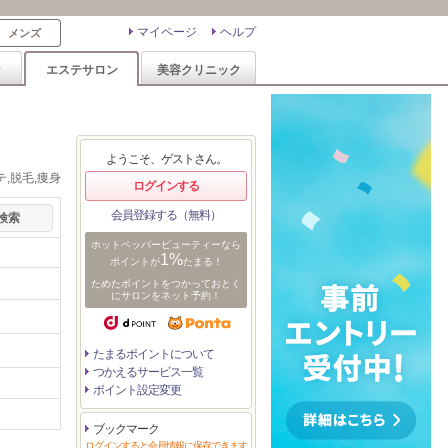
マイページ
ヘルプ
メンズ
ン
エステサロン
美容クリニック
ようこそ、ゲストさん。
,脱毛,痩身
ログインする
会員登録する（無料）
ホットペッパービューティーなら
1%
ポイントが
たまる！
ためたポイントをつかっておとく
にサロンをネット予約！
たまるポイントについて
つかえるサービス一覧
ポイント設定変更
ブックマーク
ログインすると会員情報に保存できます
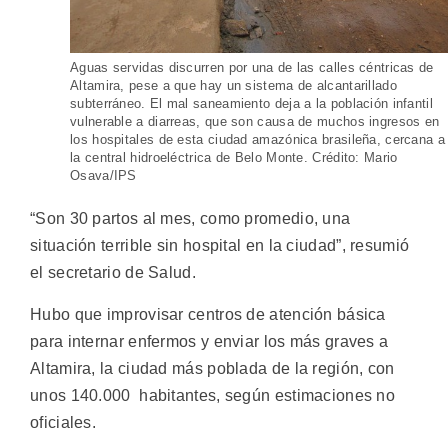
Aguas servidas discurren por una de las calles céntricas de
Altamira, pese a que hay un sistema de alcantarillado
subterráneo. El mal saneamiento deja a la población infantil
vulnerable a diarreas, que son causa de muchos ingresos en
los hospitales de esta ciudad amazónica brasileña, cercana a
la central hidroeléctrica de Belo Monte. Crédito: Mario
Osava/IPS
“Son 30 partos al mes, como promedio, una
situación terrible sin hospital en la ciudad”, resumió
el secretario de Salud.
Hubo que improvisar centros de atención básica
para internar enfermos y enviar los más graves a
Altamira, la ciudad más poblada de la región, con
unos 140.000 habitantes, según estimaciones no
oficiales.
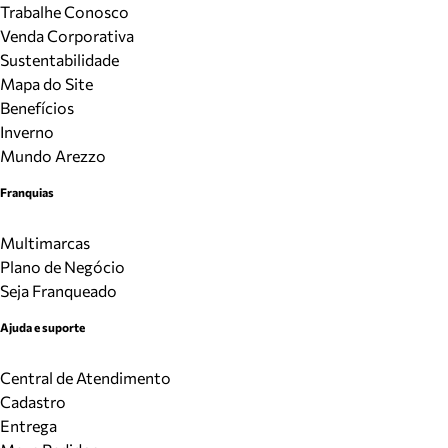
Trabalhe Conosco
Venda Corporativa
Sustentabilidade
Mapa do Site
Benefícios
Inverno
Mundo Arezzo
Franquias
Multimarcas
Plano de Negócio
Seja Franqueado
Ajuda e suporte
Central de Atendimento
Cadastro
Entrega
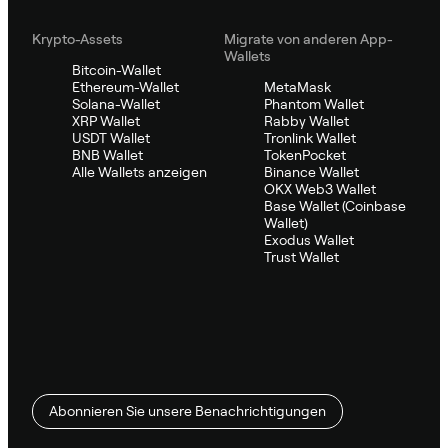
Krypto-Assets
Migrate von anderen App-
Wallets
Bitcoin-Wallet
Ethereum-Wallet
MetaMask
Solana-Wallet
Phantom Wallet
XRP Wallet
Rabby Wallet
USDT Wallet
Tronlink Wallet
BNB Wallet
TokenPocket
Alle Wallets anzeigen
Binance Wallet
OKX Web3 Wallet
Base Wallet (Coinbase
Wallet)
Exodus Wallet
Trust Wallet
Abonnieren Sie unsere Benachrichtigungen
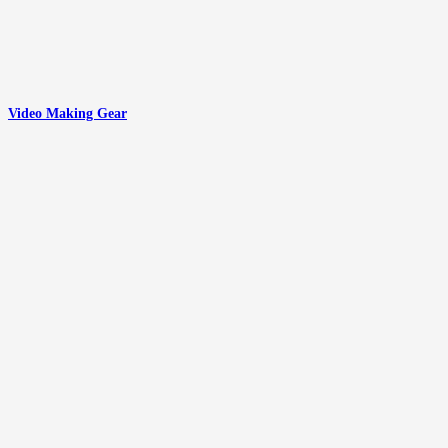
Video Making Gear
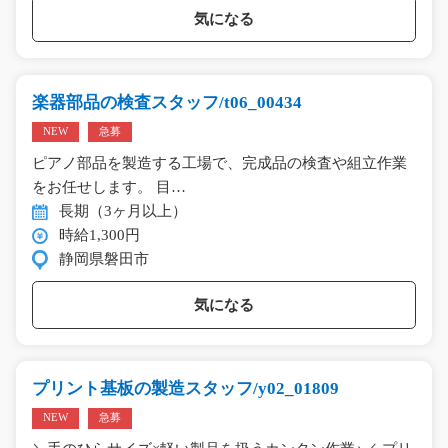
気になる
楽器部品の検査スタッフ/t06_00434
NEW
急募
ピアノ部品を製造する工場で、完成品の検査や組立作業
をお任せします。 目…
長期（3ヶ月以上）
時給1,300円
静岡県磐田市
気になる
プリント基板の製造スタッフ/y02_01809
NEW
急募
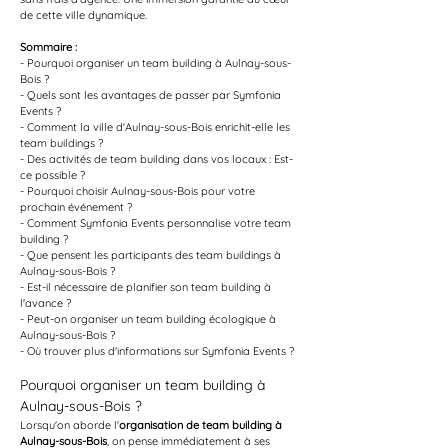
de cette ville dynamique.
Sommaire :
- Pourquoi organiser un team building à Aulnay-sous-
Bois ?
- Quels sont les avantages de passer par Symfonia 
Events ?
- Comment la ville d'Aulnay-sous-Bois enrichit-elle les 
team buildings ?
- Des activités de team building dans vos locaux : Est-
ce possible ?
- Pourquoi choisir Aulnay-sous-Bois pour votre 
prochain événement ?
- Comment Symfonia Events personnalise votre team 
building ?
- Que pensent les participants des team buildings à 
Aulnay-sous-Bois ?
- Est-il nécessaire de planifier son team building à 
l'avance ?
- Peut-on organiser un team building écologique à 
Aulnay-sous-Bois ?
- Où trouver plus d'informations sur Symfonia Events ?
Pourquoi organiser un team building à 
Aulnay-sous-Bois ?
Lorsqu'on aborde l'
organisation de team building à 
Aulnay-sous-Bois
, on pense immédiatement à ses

-*-

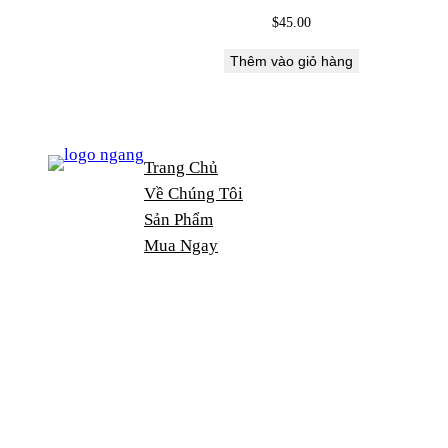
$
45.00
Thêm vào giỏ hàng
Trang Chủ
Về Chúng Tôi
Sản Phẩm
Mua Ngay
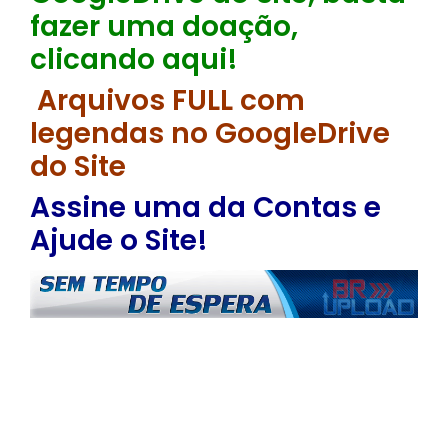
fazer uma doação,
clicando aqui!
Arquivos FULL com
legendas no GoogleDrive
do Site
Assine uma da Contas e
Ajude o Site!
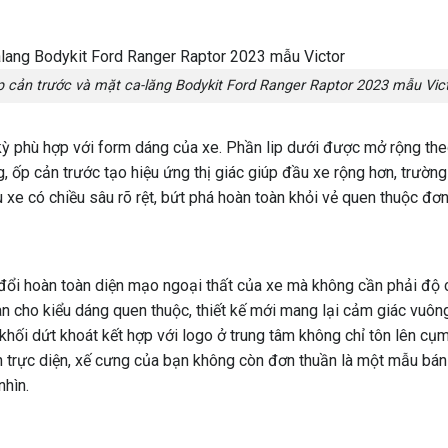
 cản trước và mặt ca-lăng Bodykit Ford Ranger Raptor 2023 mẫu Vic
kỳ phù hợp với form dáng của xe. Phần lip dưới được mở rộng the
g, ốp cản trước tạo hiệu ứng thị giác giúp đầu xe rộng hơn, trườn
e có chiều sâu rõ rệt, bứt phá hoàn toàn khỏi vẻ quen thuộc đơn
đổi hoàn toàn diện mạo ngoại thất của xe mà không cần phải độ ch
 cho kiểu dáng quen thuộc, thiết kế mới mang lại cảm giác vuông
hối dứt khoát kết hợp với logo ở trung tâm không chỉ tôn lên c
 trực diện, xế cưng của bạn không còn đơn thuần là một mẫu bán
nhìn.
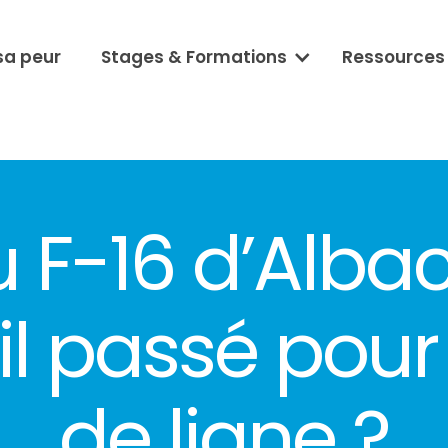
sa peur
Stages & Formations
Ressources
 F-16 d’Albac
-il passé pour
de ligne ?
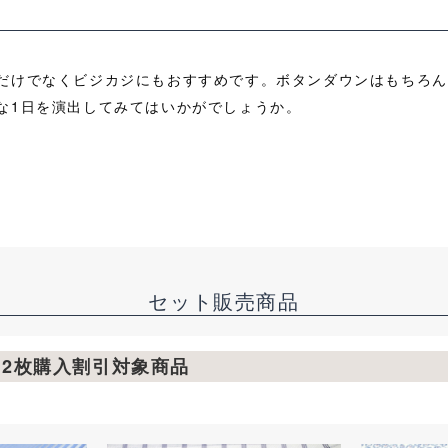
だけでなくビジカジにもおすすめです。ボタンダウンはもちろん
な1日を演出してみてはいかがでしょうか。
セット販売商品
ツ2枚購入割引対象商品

-*-

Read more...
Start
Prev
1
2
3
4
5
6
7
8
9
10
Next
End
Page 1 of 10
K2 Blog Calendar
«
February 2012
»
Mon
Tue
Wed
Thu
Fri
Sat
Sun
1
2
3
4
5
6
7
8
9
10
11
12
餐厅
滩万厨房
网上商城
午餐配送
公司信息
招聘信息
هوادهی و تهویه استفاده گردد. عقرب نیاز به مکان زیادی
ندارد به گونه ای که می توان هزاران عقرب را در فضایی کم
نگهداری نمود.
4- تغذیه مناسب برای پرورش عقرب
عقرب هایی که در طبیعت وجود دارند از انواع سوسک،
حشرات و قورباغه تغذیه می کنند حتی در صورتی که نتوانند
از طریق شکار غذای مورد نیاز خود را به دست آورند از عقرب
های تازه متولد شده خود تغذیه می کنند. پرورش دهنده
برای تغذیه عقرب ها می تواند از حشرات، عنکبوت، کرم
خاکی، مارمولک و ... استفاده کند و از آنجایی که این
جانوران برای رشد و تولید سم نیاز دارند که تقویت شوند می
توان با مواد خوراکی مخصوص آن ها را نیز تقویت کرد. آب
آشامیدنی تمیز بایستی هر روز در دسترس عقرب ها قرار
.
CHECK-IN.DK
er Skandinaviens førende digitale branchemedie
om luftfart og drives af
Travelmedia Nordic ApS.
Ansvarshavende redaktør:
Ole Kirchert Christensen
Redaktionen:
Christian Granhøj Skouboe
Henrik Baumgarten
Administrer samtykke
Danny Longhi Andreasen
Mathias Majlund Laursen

-*-

[Assigned task]:
If a line in the data contains the string "Aulnay", copy it.

[Your response]:
- Pourquoi organiser un team building à Aulnay-sous-
- Comment la ville d'Aulnay-sous-Bois enrichit-elle les 
- Pourquoi choisir Aulnay-sous-Bois pour votre 
Aulnay-sous-Bois ?
Aulnay-sous-Bois ?
Aulnay-sous-Bois ?
Aulnay-sous-Bois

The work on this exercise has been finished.